We can assist with a number of issues, from helping you navigate the legal process in an abusive situation while staying sage, especially with partner abuse and children, to dealing with the police and criminal charges. Contact us today to find out more about how we can assist you.
What is abuse?
Partner abuse happens when your partner tries to control you, or make you afraid of them. Abuse can happen in any relationship, and is also called "domestic violence" or "family violence".
Abuse can take different forms, and can be physical, sexual, emotional, or financial. Neglect is also a form of abuse. Your partner neglects you if they do not provide what you need to survive, such as food, clothing, medical care, or shelter.

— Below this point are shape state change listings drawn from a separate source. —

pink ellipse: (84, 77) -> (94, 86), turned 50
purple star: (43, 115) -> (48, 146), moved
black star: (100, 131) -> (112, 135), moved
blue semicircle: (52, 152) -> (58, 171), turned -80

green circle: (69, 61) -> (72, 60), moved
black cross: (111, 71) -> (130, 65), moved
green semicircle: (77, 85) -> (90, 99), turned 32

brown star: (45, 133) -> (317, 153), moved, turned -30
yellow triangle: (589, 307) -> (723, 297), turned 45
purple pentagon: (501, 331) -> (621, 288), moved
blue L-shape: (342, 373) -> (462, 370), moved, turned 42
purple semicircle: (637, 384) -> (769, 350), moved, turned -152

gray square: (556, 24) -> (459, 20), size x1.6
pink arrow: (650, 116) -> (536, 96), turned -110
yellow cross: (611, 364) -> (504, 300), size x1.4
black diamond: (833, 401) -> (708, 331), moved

Partner abuse usually happens in a pattern, which is sometimes called a “cycle of violence“. There might be times where there is no abuse and you feel happy with your partner while at other times, you might feel tense and nervous around your partner. However, eventually there is another abusive event, for example, your partner hitting you or yelling at you. After this happens, things might settle down or your partner might promise never to be abusive again. They might try to make you forget what happened by being nice to you or buying you a gift. Even if things get better for awhile, the abuse will usually start again. Even if you do not want to end the relationship, it is important to take steps to help keep you and your children safe.
Our work focuses on legal assistance for victims of domestic violence and abuse, and we collaborate with a number of women's shelters to assist clients with legal representation in a way that is safe and responsive in order to resolve the situation as quickly as possible. Contact us today to find out how we can assist you.

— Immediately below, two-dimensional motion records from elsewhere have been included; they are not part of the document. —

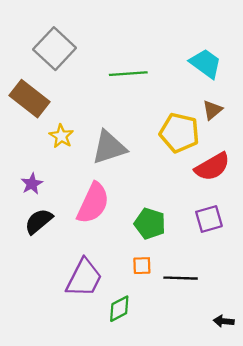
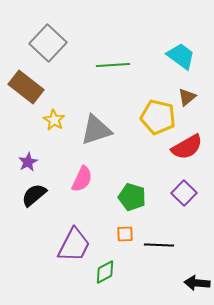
pink semicircle: (93, 203) -> (82, 179), size x0.7
purple square: (209, 219) -> (184, 193), turned -30
black arrow: (224, 321) -> (197, 283), size x1.4

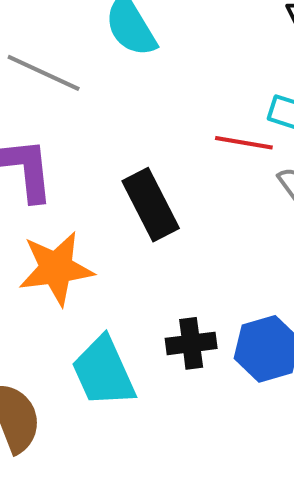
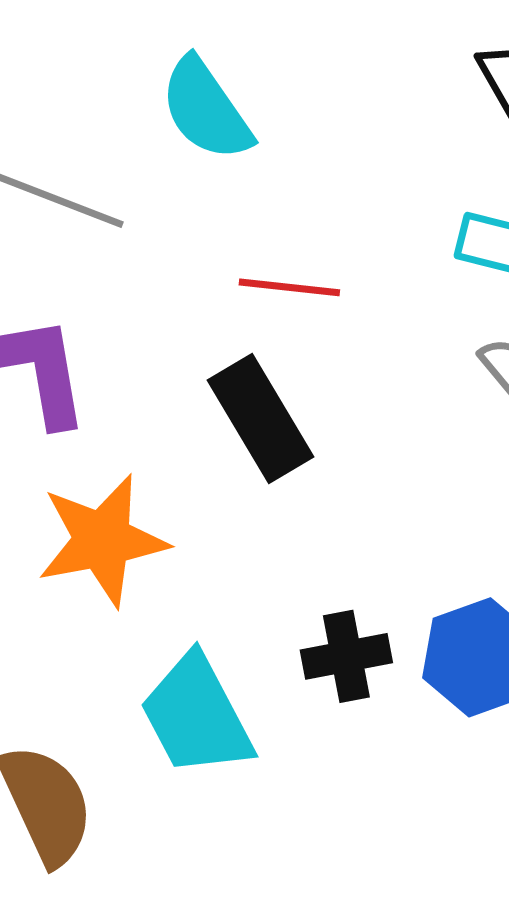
red line: (244, 143) -> (289, 287), moved

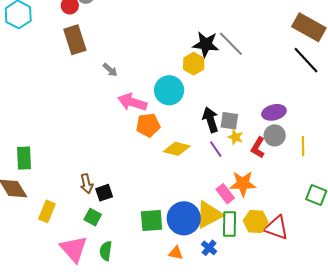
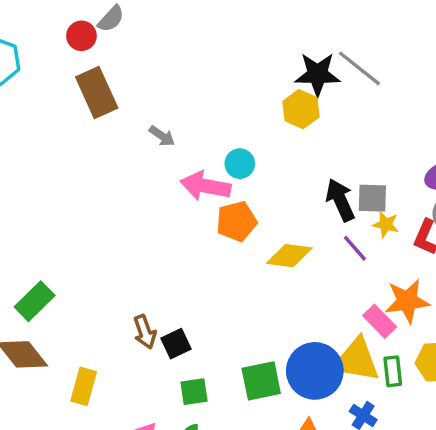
cyan circle: (169, 90) -> (240, 164), moved, size x0.6
green rectangle: (24, 158) -> (35, 301), turned 55
yellow triangle: (209, 215) -> (357, 360), turned 44
green square: (93, 217) -> (194, 392), moved, turned -30
green rectangle: (229, 224) -> (393, 371), size x0.7

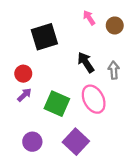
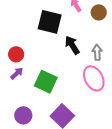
black square: (44, 37) -> (50, 22), moved, turned 30
pink ellipse: (94, 99) -> (94, 78), moved

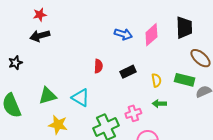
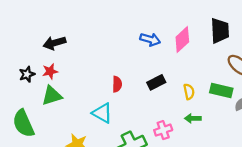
red star: (40, 15) -> (50, 71), moved
red semicircle: (98, 66) -> (117, 84), moved
green triangle: (48, 96) -> (52, 96), moved

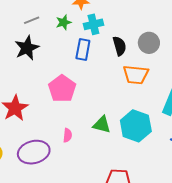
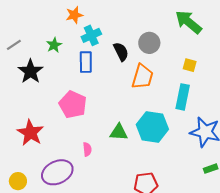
gray line: (32, 20) -> (14, 45), moved
green star: (64, 22) -> (54, 45), moved
orange trapezoid: (136, 75) -> (143, 77), turned -68

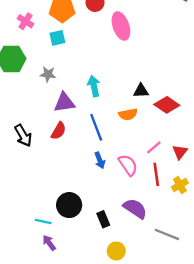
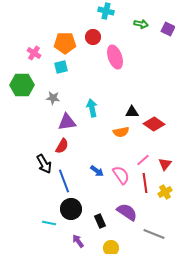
blue line: (96, 127) -> (64, 181), moved
black arrow: (23, 136) -> (44, 164), moved
blue arrow: (100, 160) -> (97, 171), turned -32
purple arrow: (49, 243) -> (78, 241), moved

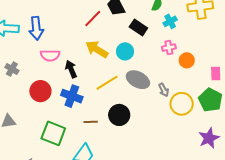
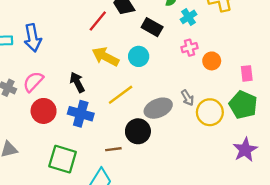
pink semicircle: (50, 55) -> (33, 82), moved, turned 138
gray ellipse: (138, 80) -> (158, 108), moved, turned -45
brown line: (91, 122) -> (113, 149), moved

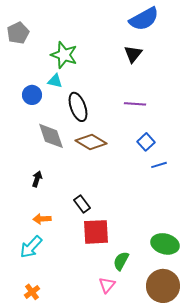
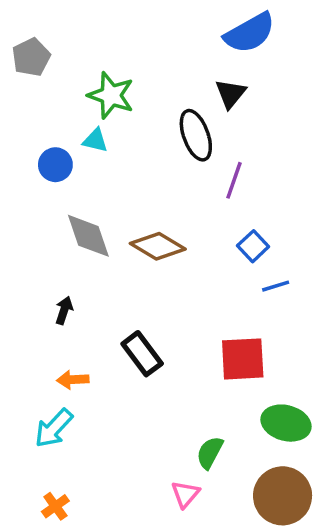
purple line: (135, 104) -> (234, 180), turned -75
black ellipse: (78, 107) -> (196, 135), moved
black rectangle: (82, 204) -> (142, 354), size x1.4
red square: (96, 232) -> (243, 359), moved

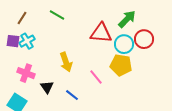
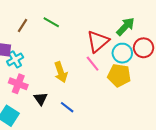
brown line: (22, 18) -> (23, 25), moved
red triangle: (101, 33) -> (98, 41), turned -45
cyan cross: (27, 41) -> (15, 59), moved
pink line: (96, 77) -> (93, 64), moved

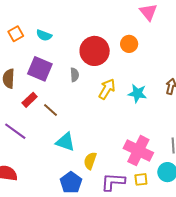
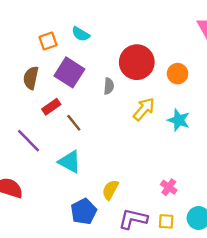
orange square: (16, 34) -> (48, 41), moved
orange circle: (129, 44) -> (178, 74), moved
cyan triangle: (65, 142) -> (70, 162), moved
pink cross: (138, 151) -> (169, 187), size x0.5

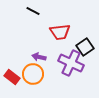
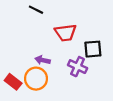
black square: (85, 47) -> (93, 49), turned 30
purple cross: (71, 63) -> (78, 67), size x0.7

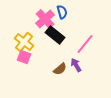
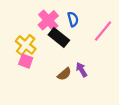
blue semicircle: (62, 12) -> (73, 19), moved
pink line: (85, 44) -> (103, 31), moved

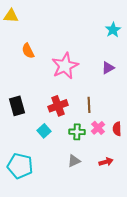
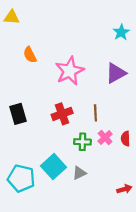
purple triangle: (108, 68) -> (116, 73), size x1.5
cyan square: (44, 131) -> (53, 167), moved, size x1.6
red arrow: (106, 162) -> (124, 189), moved

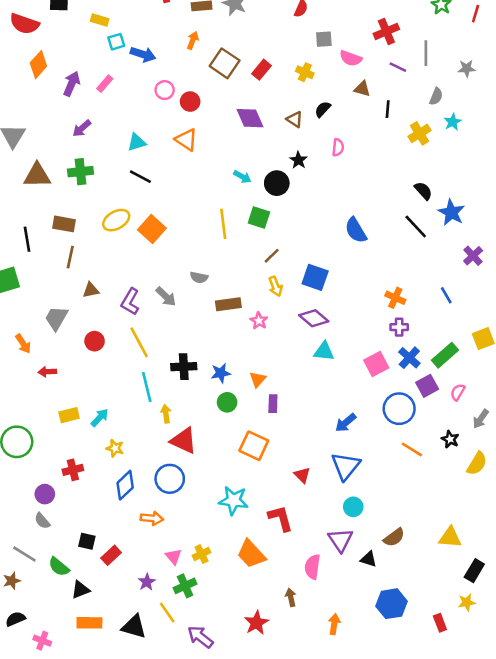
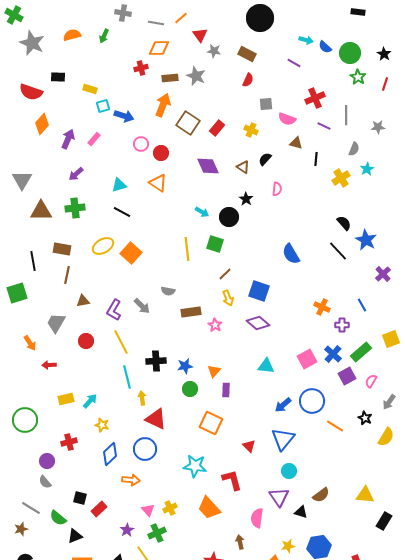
orange arrow: (193, 40) -> (163, 105), size x1.6
purple cross: (399, 327) -> (342, 325), moved
cyan triangle: (324, 351) -> (266, 366), moved
blue circle: (399, 409) -> (312, 401), moved
yellow star: (467, 602) -> (288, 546), moved

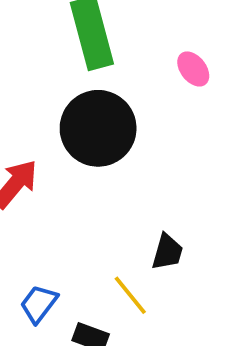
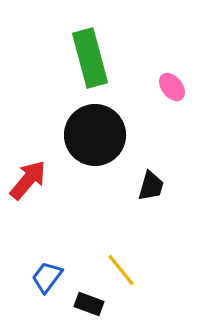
black trapezoid: (167, 252) -> (151, 186), moved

Abusive relationships and the court process
Partner abuse can affect your family law issues in many important ways:
It can make it difficult to talk with your partner safely and fairly when trying to resolve family law issues.

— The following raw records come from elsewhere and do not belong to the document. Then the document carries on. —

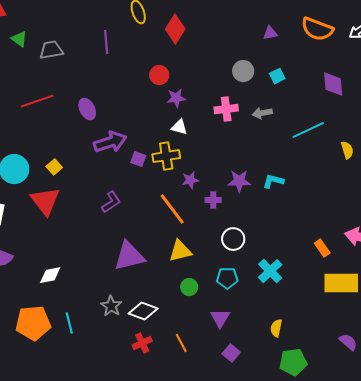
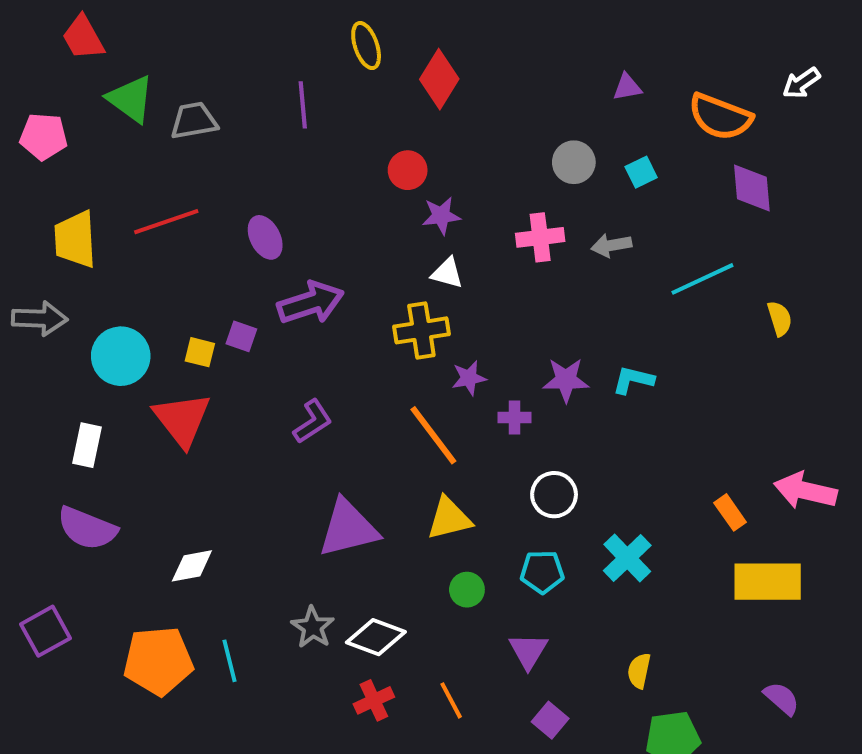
orange semicircle: (317, 29) -> (720, 117), moved
green triangle: (19, 39) -> (131, 99), size x1.5
purple square: (138, 159) -> (241, 336), moved
yellow square: (54, 167) -> (200, 352), turned -35

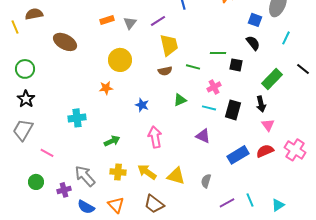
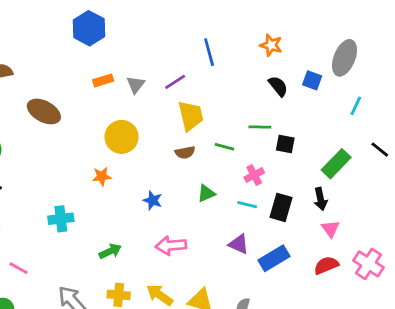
black semicircle: (253, 43) -> (278, 86), moved
pink arrow: (155, 137) -> (171, 246), turned -85
blue rectangle: (238, 155) -> (274, 258), moved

It can affect the process you choose to use to resolve your issues, for example, whether you choose to try an out of court option with a family law professional, or to go to court.
It can affect how your issues are resolved. For instance, you and your partner can agree on what happens, or a family court judge or family arbitrator can decide what happens. A history of financial abuse may affect how the children's expenses are paid.
It can affect the type of evidence you have to give to explain your safety concerns.
Further, if you or your partner are not Canadian citizens, it may complicate your situation. We can help connect you with an immigration lawyer who can advise you regarding how your legal status in Canada may be affected by leaving an abusive relationship.
Partner abuse cases can also be complicated if your partner is charged with a crime related to their abuse. Contact us today to find out more about how we can assist you.
What happens if your abusive partner is charged with a crime
If you or someone else calls the police about your partner's abuse, the police decide what happens. You do not decide.
If the police think that there are “reasonable grounds” to believe that someone committed a crime, they must charge that person with a crime.
If your partner is charged, the police should help you find services for victims of crime so you can get some support after the police leave. The police will probably take your partner to the police station.
Your partner might be released by the police or the court. They will usually have to follow certain conditions. These conditions are the rules your partner must follow after being released by the police or the court.
It might take a long time before the criminal court process is completed. Someone from the Victim/Witness Assistance Program at the criminal court should stay in touch with you to keep you updated.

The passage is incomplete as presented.